And we danced!
Each with our signature moves, made sillier under the hulking weight of our packs. The dance was short-lived; we knew to conserve energy. This was day three with more elevation and mileage than our map (and map reader — me) led us to believe.
Despite the brevity of our shimmies, it was a joyful moment. A small triumph.
We — three moms and four daughters — had just negotiated our way through four-plus hours of bushwhacking. And yes, we did it on purpose.
We knew where we wanted to go, a trail hidden in deep woods, sometimes hugging the Middle Fork of the Pasayten River, and 1,400 feet lower than our starting point on a ridgeline trail.
After the first off-trail steps, there was no looking back.
I had done my share of cross-country travel, developing a modicum of comfort with terrain features and map, using them to guide my directional instincts.

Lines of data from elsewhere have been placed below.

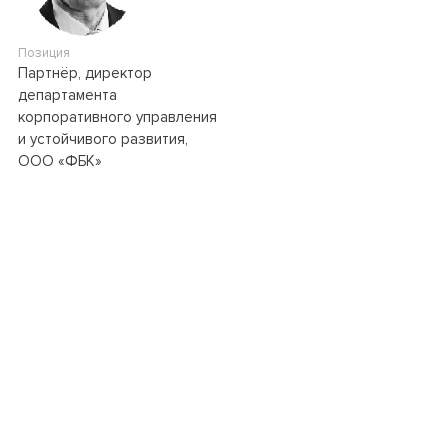
Позиция
Партнёр, директор
департамента
корпоративного управления
и устойчивого развития,
ООО «ФБК»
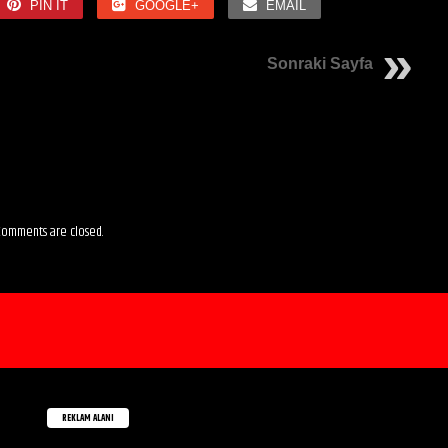
PIN IT
GOOGLE+
EMAIL
Sonraki Sayfa
omments are closed.
REKLAM ALANI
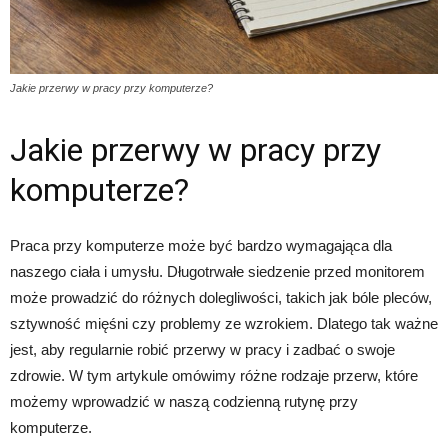
Jakie przerwy w pracy przy komputerze?
Jakie przerwy w pracy przy
komputerze?
Praca przy komputerze może być bardzo wymagająca dla
naszego ciała i umysłu. Długotrwałe siedzenie przed monitorem
może prowadzić do różnych dolegliwości, takich jak bóle pleców,
sztywność mięśni czy problemy ze wzrokiem. Dlatego tak ważne
jest, aby regularnie robić przerwy w pracy i zadbać o swoje
zdrowie. W tym artykule omówimy różne rodzaje przerw, które
możemy wprowadzić w naszą codzienną rutynę przy
komputerze.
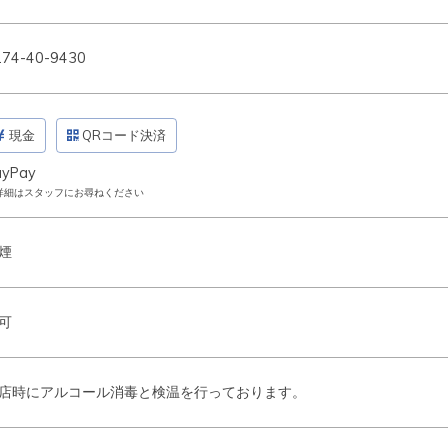
274-40-9430
現金
QRコード決済
ayPay
詳細はスタッフにお尋ねください
煙
可
店時にアルコール消毒と検温を行っております。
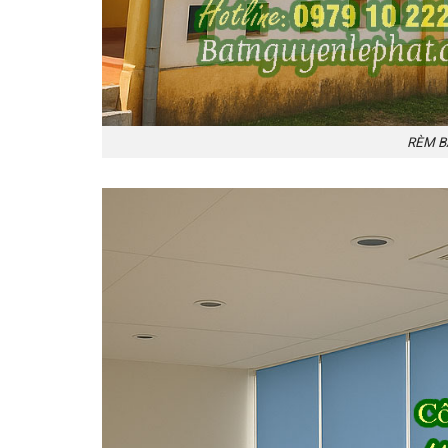
RÈM B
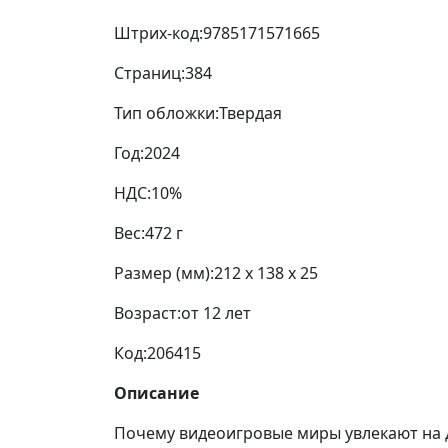
Штрих-код:
9785171571665
Страниц:
384
Тип обложки:
Твердая
Год:
2024
НДС:
10%
Вес:
472 г
Размер (мм):
212 x 138 x 25
Возраст:
от 12 лет
Код:
206415
Описание
Почему видеоигровые миры увлекают на д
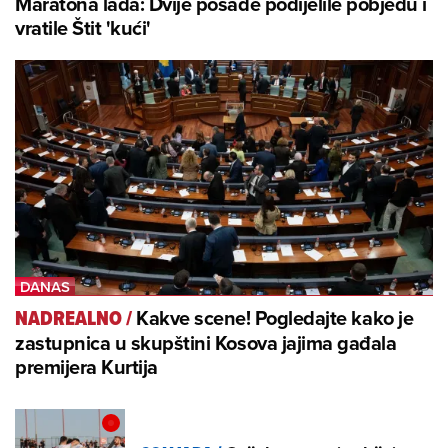
Maratona lađa: Dvije posade podijelile pobjedu i
vratile Štit 'kući'
Kakve scene! Pogledajte kako je
NADREALNO
/
zastupnica u skupštini Kosova jajima gađala
premijera Kurtija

But the rest of the group had less experience. I wanted to shower confidence on moms Allison Gunter and Teara Dillon, teens Teyva, Taye and my daughter Alice, and Taye’s younger sister Eve about our chosen course.
However, three and a half hours in, as the number of downed logs multiplied and Taye received three swift wasp stings, the unspoken doubts had grown.
The whole trip, four days, ebbed and flowed in this way.
We began as a giddy carload driving past Mazama on a long dirt road to the Slate Peak trailhead.
The car ride passed quickly with catch up; although we live within three miles of one another, we hadn’t done a trip together for seven years, as our lives and those of our children diverged, though only a stone’s throw apart.